Exercise instructions
As the answer, give every line of the records that includes the word "this".
--------------------
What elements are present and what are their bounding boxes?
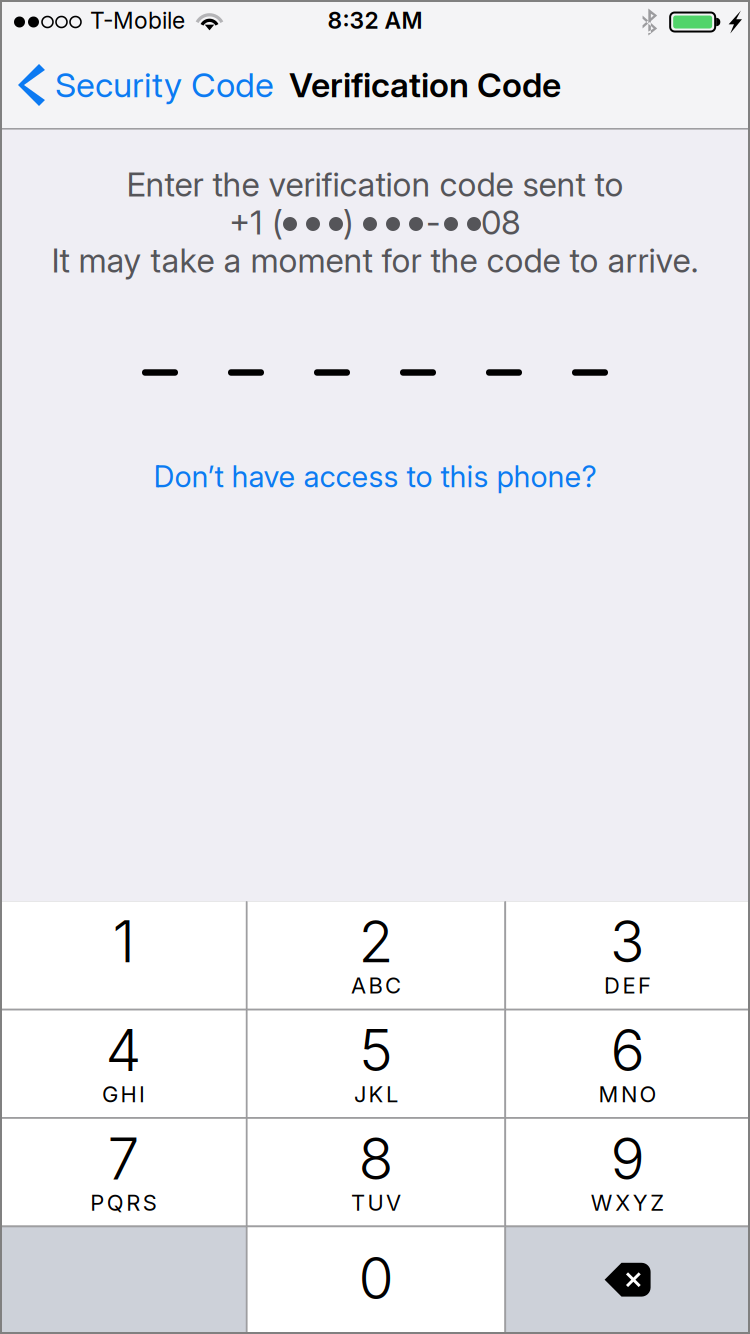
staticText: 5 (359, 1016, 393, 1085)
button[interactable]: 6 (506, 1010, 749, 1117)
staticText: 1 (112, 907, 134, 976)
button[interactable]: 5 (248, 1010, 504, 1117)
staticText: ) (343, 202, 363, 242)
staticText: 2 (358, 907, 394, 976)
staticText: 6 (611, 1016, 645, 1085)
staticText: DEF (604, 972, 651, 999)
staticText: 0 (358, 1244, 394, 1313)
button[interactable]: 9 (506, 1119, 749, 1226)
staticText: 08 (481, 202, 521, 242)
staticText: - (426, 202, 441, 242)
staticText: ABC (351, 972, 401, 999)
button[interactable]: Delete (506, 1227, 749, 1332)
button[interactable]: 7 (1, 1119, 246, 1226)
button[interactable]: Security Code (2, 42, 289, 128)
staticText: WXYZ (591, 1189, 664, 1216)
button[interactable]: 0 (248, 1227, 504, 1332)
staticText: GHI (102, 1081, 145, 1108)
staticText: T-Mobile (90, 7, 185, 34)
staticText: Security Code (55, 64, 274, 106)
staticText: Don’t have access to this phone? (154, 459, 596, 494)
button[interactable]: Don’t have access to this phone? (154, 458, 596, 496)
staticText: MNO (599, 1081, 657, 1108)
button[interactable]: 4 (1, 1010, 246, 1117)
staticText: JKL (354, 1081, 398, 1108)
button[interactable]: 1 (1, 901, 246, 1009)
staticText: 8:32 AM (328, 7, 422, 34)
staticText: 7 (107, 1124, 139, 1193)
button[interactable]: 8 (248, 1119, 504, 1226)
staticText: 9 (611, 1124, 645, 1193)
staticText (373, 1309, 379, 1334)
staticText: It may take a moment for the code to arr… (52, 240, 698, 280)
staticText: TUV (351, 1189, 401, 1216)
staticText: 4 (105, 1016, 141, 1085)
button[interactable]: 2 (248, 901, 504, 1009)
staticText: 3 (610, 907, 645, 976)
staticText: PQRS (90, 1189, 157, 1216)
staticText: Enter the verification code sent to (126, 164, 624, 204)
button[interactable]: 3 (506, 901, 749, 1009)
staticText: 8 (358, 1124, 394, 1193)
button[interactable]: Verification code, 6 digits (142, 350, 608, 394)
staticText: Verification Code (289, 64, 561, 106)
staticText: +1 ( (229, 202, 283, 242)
--------------------
Answer
staticText: Don’t have access to this phone? (154, 459, 596, 494)
button[interactable]: Don’t have access to this phone? (154, 458, 596, 496)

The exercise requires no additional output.